A client of mine recently emailed me and mentioned that they lost two of their biggest clients.
There is a “dangerous” sales number that you need to know about.
It’s the number one. Let me explain.
The sales rep in charge of the accounts had no idea why this happened. His relationship with both organizations was good, and the clients seemed happy with their work.
Upon further investigation, we realized an important commonality between these two accounts. In both instances, the rep had an established relationship with only one decision-maker.
Is this starting to make sense?
In the first organization, the decision-maker retired, having his son step in. And, in the second, the decision-maker moved on to another company.

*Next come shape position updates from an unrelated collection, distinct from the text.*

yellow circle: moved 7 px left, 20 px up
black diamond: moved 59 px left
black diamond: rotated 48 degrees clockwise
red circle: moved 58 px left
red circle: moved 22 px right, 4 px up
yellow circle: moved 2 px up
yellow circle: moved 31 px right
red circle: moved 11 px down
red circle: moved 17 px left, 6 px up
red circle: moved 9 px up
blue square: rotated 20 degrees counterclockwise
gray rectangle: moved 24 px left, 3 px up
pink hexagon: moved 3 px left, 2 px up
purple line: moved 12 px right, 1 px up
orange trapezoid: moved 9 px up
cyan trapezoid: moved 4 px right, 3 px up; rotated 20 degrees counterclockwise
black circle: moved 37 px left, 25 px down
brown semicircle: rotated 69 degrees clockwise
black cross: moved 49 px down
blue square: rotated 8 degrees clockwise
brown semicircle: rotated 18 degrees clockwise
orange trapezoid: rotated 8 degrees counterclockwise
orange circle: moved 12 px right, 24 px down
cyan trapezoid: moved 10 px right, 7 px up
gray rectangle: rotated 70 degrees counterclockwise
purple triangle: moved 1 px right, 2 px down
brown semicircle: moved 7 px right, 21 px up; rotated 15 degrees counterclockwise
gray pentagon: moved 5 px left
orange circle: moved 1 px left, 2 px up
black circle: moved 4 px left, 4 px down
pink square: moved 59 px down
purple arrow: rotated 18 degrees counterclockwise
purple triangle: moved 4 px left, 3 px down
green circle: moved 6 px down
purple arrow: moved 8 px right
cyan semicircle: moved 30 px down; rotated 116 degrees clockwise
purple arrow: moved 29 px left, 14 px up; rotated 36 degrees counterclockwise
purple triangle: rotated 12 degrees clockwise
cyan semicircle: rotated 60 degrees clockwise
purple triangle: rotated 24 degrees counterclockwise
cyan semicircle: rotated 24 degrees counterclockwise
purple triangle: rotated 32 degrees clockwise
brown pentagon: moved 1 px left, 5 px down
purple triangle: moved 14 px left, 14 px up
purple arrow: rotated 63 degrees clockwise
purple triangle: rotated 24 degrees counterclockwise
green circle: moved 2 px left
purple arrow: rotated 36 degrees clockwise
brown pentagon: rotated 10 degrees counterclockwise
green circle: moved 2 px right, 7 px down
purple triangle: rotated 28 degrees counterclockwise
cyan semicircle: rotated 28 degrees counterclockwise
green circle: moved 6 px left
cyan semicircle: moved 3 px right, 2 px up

In both organizations, the rep assumed that his rapport and relationship with the single individuals meant rapport and a relationship with the entire organization.

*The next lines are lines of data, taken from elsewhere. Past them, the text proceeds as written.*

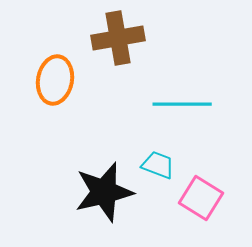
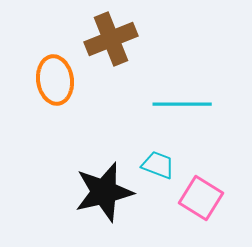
brown cross: moved 7 px left, 1 px down; rotated 12 degrees counterclockwise
orange ellipse: rotated 18 degrees counterclockwise
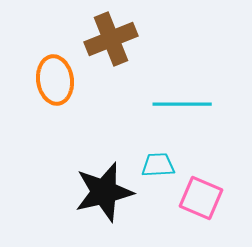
cyan trapezoid: rotated 24 degrees counterclockwise
pink square: rotated 9 degrees counterclockwise
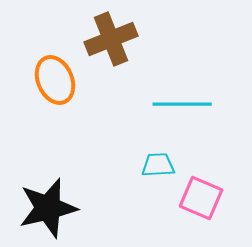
orange ellipse: rotated 15 degrees counterclockwise
black star: moved 56 px left, 16 px down
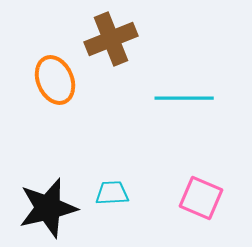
cyan line: moved 2 px right, 6 px up
cyan trapezoid: moved 46 px left, 28 px down
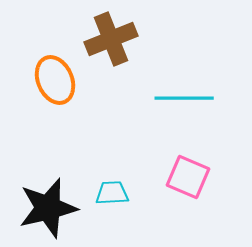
pink square: moved 13 px left, 21 px up
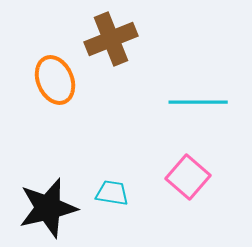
cyan line: moved 14 px right, 4 px down
pink square: rotated 18 degrees clockwise
cyan trapezoid: rotated 12 degrees clockwise
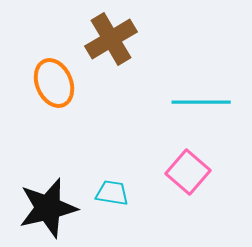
brown cross: rotated 9 degrees counterclockwise
orange ellipse: moved 1 px left, 3 px down
cyan line: moved 3 px right
pink square: moved 5 px up
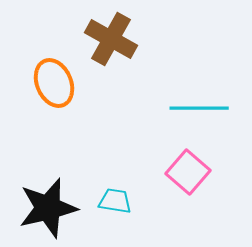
brown cross: rotated 30 degrees counterclockwise
cyan line: moved 2 px left, 6 px down
cyan trapezoid: moved 3 px right, 8 px down
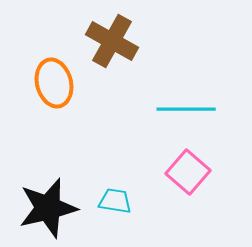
brown cross: moved 1 px right, 2 px down
orange ellipse: rotated 9 degrees clockwise
cyan line: moved 13 px left, 1 px down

As he found out (the hard way), he was wrong! In both instances, the new decision-makers brought in their trusted associations to take over the rep’s services.

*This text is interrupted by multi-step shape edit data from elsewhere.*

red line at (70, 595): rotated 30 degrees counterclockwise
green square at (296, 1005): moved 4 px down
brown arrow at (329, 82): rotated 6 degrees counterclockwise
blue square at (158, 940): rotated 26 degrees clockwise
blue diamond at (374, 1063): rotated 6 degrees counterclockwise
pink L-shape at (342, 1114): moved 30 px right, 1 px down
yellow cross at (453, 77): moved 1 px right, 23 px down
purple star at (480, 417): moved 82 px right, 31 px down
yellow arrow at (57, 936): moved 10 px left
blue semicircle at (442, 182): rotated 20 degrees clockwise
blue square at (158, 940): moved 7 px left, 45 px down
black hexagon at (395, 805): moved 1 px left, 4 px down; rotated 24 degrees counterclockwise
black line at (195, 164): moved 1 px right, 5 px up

One is the most dangerous number in sales!
In each of your accounts, you must have multiple points of contact and relationships. You must make it so that a network of contacts within an organization can vouch for your product or service, so that when shifts occur (as they inevitably do), you’re not finding yourself in a similar situation.
You want to be able to have other members of the organization say “We can’t get rid of them! They do amazing work!”
Beyond just this, you should also have an idea of who likely successors are in decision-making roles. Had this particular sales rep known that his client’s son was “next in line” and the change was incoming, he could’ve proactively worked to establish that relationship ahead of time.
We all want to be number one. But, in sales, one can be the most dangerous number.